Immutability vs reference types

Francois Chabot francois at chabs.ca
Mon May 27 18:20:10 PDT 2013


On Tuesday, 28 May 2013 at 00:35:32 UTC, Diggory wrote:
> On Tuesday, 28 May 2013 at 00:24:32 UTC, Francois Chabot wrote:
>> Hello, I'm trying to get back into D again. This time around, 
>> I'm
>> playing mostly with concurency and parallism, all the while
>> trying to get my code writen in "the D way" as much as 
>> possible.
>>
>> I've run into a rather major road block that seems rather
>> nonsensical at face value, so I'm not sure if i'm 
>> misinterpreting
>> the nature of immutability...
>>
>> Here's kinda what I WANT to do:
>>
>> class DataChunk {  }
>>
>> struct DepPassResult {
>>     immutable( DataChunk ) target_chunk ;
>>     immutable( string ) [] foundDeps ;
>> }
>>
>> immutable( DataChunk )[ string ] chunk_db ;
>>
>> void doWork( const string[] chunks , int workers_count ) {
>>     auto workers = new TaskPool( workers_count ) ;
>>
>>     foreach( chunk ; chunks ) {
>>       _workers.put( task!doDepPass( chunk_db[ chunk ] , 
>> thisTid )
>> )
>> ;
>>     }
>>
>>     bool all_done = false ;
>>     while( !all_done )
>>     {
>>       receive(
>>          ( DepPassResult r ) { ... } ,
>>          ...
>>       ) ;
>>     }
>>
>>     workers.stop() ;
>> }
>>
>> void doDepPass( immutable( DataChunk ) data , Tid main_thread 
>> ) {
>>     ...
>>      main_thread.send( DepPassResult( data , [ "whatever" ] ) 
>> ) ;
>> }
>>
>> Obviously, there's a lot more to it, but that's enough to
>> illustrate my problem.
>> DepPassResult is being rejected as a valid Variant type (only 
>> at
>> run time might I add) because it's not re-assignable.
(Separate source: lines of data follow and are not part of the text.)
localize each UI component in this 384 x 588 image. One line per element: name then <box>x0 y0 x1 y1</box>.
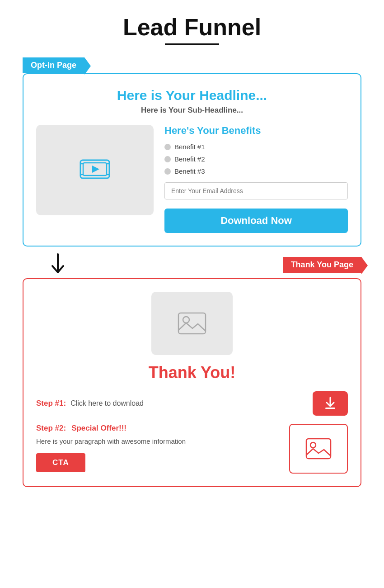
download-icon <box>323 397 337 410</box>
optin-label: Opt-in Page <box>23 57 84 73</box>
step1-text: Click here to download <box>70 399 144 408</box>
optin-content: Here's Your Benefits Benefit #1 Benefit … <box>36 125 348 233</box>
svg-marker-2 <box>92 166 99 173</box>
benefits-side: Here's Your Benefits Benefit #1 Benefit … <box>164 125 348 233</box>
svg-point-13 <box>310 442 316 448</box>
step2-paragraph: Here is your paragraph with awesome info… <box>36 436 282 447</box>
thankyou-label-wrapper: Thank You Page <box>283 257 361 273</box>
benefit-dot-1 <box>164 144 171 150</box>
benefits-title: Here's Your Benefits <box>164 125 348 137</box>
page-title: Lead Funnel <box>123 14 261 41</box>
svg-rect-8 <box>178 313 206 334</box>
benefit-dot-3 <box>164 168 171 175</box>
optin-section: Opt-in Page Here is Your Headline... Her… <box>23 57 361 247</box>
thankyou-image-placeholder <box>151 292 233 355</box>
step2-image-placeholder <box>289 424 348 474</box>
step1-row: Step #1: Click here to download <box>36 391 348 416</box>
step1-label: Step #1: <box>36 399 66 408</box>
optin-label-row: Opt-in Page <box>23 57 361 73</box>
thankyou-section: Thank You! Step #1: Click here to downlo… <box>23 278 361 487</box>
optin-headline: Here is Your Headline... <box>36 88 348 103</box>
step2-header: Step #2: Special Offer!!! <box>36 424 282 433</box>
svg-rect-12 <box>306 439 331 459</box>
optin-box: Here is Your Headline... Here is Your Su… <box>23 73 361 247</box>
step2-label: Step #2: <box>36 424 66 433</box>
svg-point-9 <box>183 317 189 323</box>
svg-rect-11 <box>325 408 335 409</box>
step2-image-icon <box>305 435 332 462</box>
step1-download-button[interactable] <box>313 391 348 416</box>
video-icon <box>79 153 111 187</box>
transition-row: Thank You Page <box>23 251 361 278</box>
optin-subheadline: Here is Your Sub-Headline... <box>36 106 348 115</box>
benefit-1: Benefit #1 <box>164 143 348 151</box>
step2-content: Step #2: Special Offer!!! Here is your p… <box>36 424 348 474</box>
step2-left: Step #2: Special Offer!!! Here is your p… <box>36 424 282 472</box>
thankyou-title: Thank You! <box>36 363 348 382</box>
step1-left: Step #1: Click here to download <box>36 399 305 408</box>
benefit-3: Benefit #3 <box>164 167 348 175</box>
benefit-2: Benefit #2 <box>164 155 348 163</box>
benefit-dot-2 <box>164 156 171 162</box>
title-underline <box>165 43 219 45</box>
download-button[interactable]: Download Now <box>164 209 348 233</box>
special-offer-text: Special Offer!!! <box>71 424 126 433</box>
thankyou-label: Thank You Page <box>283 257 361 273</box>
thankyou-box: Thank You! Step #1: Click here to downlo… <box>23 278 361 487</box>
video-placeholder <box>36 125 154 215</box>
email-input[interactable] <box>164 182 348 199</box>
cta-button[interactable]: CTA <box>36 453 85 472</box>
down-arrow <box>50 253 66 276</box>
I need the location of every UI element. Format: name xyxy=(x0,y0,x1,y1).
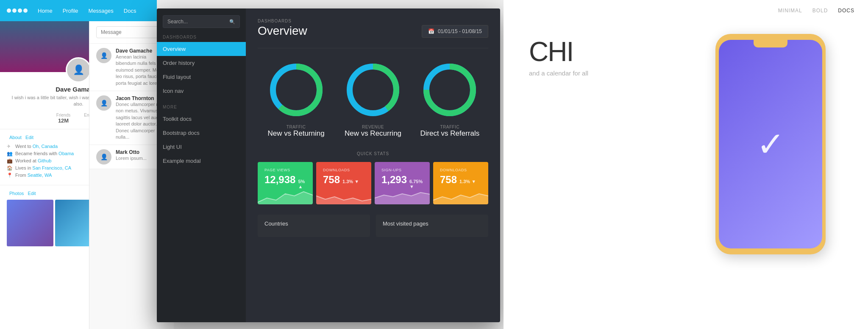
right-nav: MINIMAL BOLD DOCS xyxy=(504,0,868,21)
chart-label-1: New vs Returning xyxy=(268,129,325,138)
countries-table: Countries xyxy=(258,215,370,237)
photo-thumb-1[interactable] xyxy=(7,200,53,246)
sparkline-0 xyxy=(258,187,313,204)
about-title-text: About xyxy=(9,135,22,140)
msg-avatar-1: 👤 xyxy=(96,48,111,63)
quick-stats-label: QUICK STATS xyxy=(258,151,488,156)
stat-card-signups: SIGN-UPS 1,293 6.75% ▼ xyxy=(375,162,430,204)
nav-docs[interactable]: DOCS xyxy=(838,8,854,14)
search-bar[interactable]: Search... 🔍 xyxy=(163,15,240,28)
nav-messages[interactable]: Messages xyxy=(89,8,114,14)
chart-label-3: Direct vs Referrals xyxy=(420,129,479,138)
svg-marker-9 xyxy=(433,194,488,204)
search-placeholder-text: Search... xyxy=(167,19,188,25)
most-visited-table: Most visited pages xyxy=(376,215,488,237)
sparkline-3 xyxy=(433,187,488,204)
stat-value-0: 12,938 xyxy=(264,174,295,186)
calendar-icon: 📅 xyxy=(428,28,434,34)
tables-row: Countries Most visited pages xyxy=(258,215,488,237)
home-icon: 🏠 xyxy=(7,165,12,171)
dashboards-nav-section: DASHBOARDS Overview Order history Fluid … xyxy=(157,35,246,98)
stat-card-pageviews: PAGE VIEWS 12,938 5% ▲ xyxy=(258,162,313,204)
nav-minimal[interactable]: MINIMAL xyxy=(778,8,802,14)
msg-avatar-2: 👤 xyxy=(96,95,111,111)
nav-home[interactable]: Home xyxy=(38,8,53,14)
dashboard-title-wrap: DASHBOARDS Overview xyxy=(258,19,307,38)
friends-stat: Friends 12M xyxy=(56,113,70,124)
stat-label-3: DOWNLOADS xyxy=(440,168,481,172)
stat-label-0: PAGE VIEWS xyxy=(264,168,306,172)
friends-icon: 👥 xyxy=(7,151,12,156)
breadcrumb: DASHBOARDS xyxy=(258,19,307,23)
stat-value-3: 758 xyxy=(440,174,457,186)
chart-category-1: Traffic xyxy=(268,125,325,129)
promo-title: CHI xyxy=(529,38,690,65)
dashboard-main: DASHBOARDS Overview 📅 01/01/15 - 01/08/1… xyxy=(246,8,500,322)
stat-label-2: SIGN-UPS xyxy=(381,168,423,172)
chart-revenue-recurring: Revenue New vs Recurring xyxy=(343,60,403,138)
nav-profile[interactable]: Profile xyxy=(63,8,78,14)
charts-row: Traffic New vs Returning Revenue New vs … xyxy=(258,60,488,138)
dashboard-sidebar: Search... 🔍 DASHBOARDS Overview Order hi… xyxy=(157,8,246,322)
nav-docs[interactable]: Docs xyxy=(124,8,136,14)
photos-title: Photos xyxy=(9,191,24,196)
location-icon: ✈ xyxy=(7,144,12,149)
stats-row: PAGE VIEWS 12,938 5% ▲ DOWNLOADS 758 1 xyxy=(258,162,488,204)
nav-example-modal[interactable]: Example modal xyxy=(157,154,246,168)
work-icon: 💼 xyxy=(7,158,12,164)
logo[interactable] xyxy=(7,8,28,13)
avatar: 👤 xyxy=(66,57,91,83)
sf-link[interactable]: San Francisco, CA xyxy=(32,165,71,170)
divider xyxy=(258,48,488,48)
phone-mockup: ✓ xyxy=(715,34,834,271)
date-range-badge[interactable]: 📅 01/01/15 - 01/08/15 xyxy=(422,25,488,38)
page-title: Overview xyxy=(258,24,307,38)
chart-traffic-referrals: Traffic Direct vs Referrals xyxy=(420,60,479,138)
sparkline-2 xyxy=(375,187,430,204)
seattle-link[interactable]: Seattle, WA xyxy=(28,173,52,178)
chart-category-2: Revenue xyxy=(345,125,401,129)
stat-label-1: DOWNLOADS xyxy=(323,168,364,172)
nav-icon-nav[interactable]: Icon nav xyxy=(157,84,246,98)
top-nav: Home Profile Messages Docs xyxy=(0,0,157,21)
nav-overview[interactable]: Overview xyxy=(157,42,246,56)
message-input[interactable] xyxy=(96,26,167,38)
nav-light-ui[interactable]: Light UI xyxy=(157,140,246,154)
nav-toolkit-docs[interactable]: Toolkit docs xyxy=(157,112,246,126)
dashboard-header: DASHBOARDS Overview 📅 01/01/15 - 01/08/1… xyxy=(258,19,488,38)
phone-outer: ✓ xyxy=(715,34,826,254)
stat-change-3: 1.3% ▼ xyxy=(459,179,476,184)
right-panel: MINIMAL BOLD DOCS CHI and a calendar for… xyxy=(504,0,868,329)
stat-card-downloads2: DOWNLOADS 758 1.3% ▼ xyxy=(433,162,488,204)
dashboards-nav-label: DASHBOARDS xyxy=(157,35,246,42)
donut-chart-2 xyxy=(343,60,403,120)
photos-edit-link[interactable]: Edit xyxy=(28,191,36,196)
nav-order-history[interactable]: Order history xyxy=(157,56,246,70)
date-range-text: 01/01/15 - 01/08/15 xyxy=(438,28,482,34)
obama-link[interactable]: Obama xyxy=(58,151,74,156)
pin-icon: 📍 xyxy=(7,173,12,178)
stat-card-downloads1: DOWNLOADS 758 1.3% ▼ xyxy=(316,162,371,204)
canada-link[interactable]: Oh, Canada xyxy=(33,144,58,149)
stat-value-2: 1,293 xyxy=(381,174,407,186)
svg-marker-8 xyxy=(375,192,430,204)
donut-chart-1 xyxy=(267,60,326,120)
more-nav-label: MORE xyxy=(157,105,246,112)
github-link[interactable]: Github xyxy=(38,158,51,163)
chart-traffic-returning: Traffic New vs Returning xyxy=(267,60,326,138)
nav-bootstrap-docs[interactable]: Bootstrap docs xyxy=(157,126,246,140)
svg-marker-7 xyxy=(316,196,371,204)
phone-notch xyxy=(754,40,787,47)
donut-chart-3 xyxy=(420,60,479,120)
msg-avatar-3: 👤 xyxy=(96,149,111,164)
search-wrap: Search... 🔍 xyxy=(157,15,246,35)
about-edit-link[interactable]: Edit xyxy=(25,135,33,140)
dashboard-modal: Search... 🔍 DASHBOARDS Overview Order hi… xyxy=(157,8,500,322)
nav-bold[interactable]: BOLD xyxy=(812,8,828,14)
checkmark-icon: ✓ xyxy=(757,125,785,164)
stat-value-1: 758 xyxy=(323,174,340,186)
search-icon: 🔍 xyxy=(229,19,235,25)
promo-subtitle: and a calendar for all xyxy=(529,70,690,77)
sparkline-1 xyxy=(316,187,371,204)
nav-fluid-layout[interactable]: Fluid layout xyxy=(157,70,246,84)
Fair 
>> enough.
>>
>> I have a few easy options at my disposal, but all of them seem
>> pretty bad to me:
>> 1. DepPassResult.target_chunk could be made a string, but that
>> would require DataChunk to be aware of the index value it has 
>> in
>> chunks_db.
>> 2. DepPassResult.target_chunk could be made a pointer, which 
>> just
>> screams workaround.
>> 3. DepPassResult.target_chunk could be made a slice that by
>> convention will only ever point to an array of 1 DataChunk
>>
>> It's the fact that #3 works that kills me.
>> If with immutable(Type)[], I can have a re-assignable reference
>> to arrays of immutable data, I really should be able to have 
>> some
>> form of syntactical equivalent for single instances. But there
>> just doesn't seem to be one. Immutability for reference types
>> seem to always apply both to the referenced data as well as the
>> reference itself no matter what.
>>
>> Considering how critical immutability is to concurency and
>> paralellism in D, that seems like a pretty big missing piece of
>> the puzzle. I've got to be overseeing something here. Please 
>> help.
>>
>> It looks like Michel Fortin did some work on this years ago
>> (though for completely unrelated reasons):
>> http://forum.dlang.org/thread/bug-5325-3@http.d.puremagic.com/issues/
>>
>> Did this ever pan out? or has some form of equivalent or 
>> standard
>> work-around been established?
>
> This is still a known problem with no nice solution. One other 
> possibility is making DataChunk a struct and then make two 
> classes, MutableDataChunk and ImmutableDataChunk which contain 
> mutable and immutable versions of that struct respectively. You 
> can use "alias this" on each class to automatically forward 
> calls to the inner struct.
>
> I haven't tried this out myself so there may be other problems 
> doing it this way but it's something to consider at least.

I'm afraid that I'm not sure how this would help my case. 
DepPassResult would still need an mutable reference to an 
ImmutableDataChunk. And that's just not allowed since structs can 
only be used in send/receive if all their members are immutable. 
So we'd need a immutable( ImmutableDataChunk ) and we'd just be 
back at square one, just with an additional layer of indirection.

Another thing I could do would be rework std.concurency's usage 
of Variant so that it only ever constructs Variants without ever 
re-assigning them. But that would be a lot of work just to work 
around something that should be functional in the first place.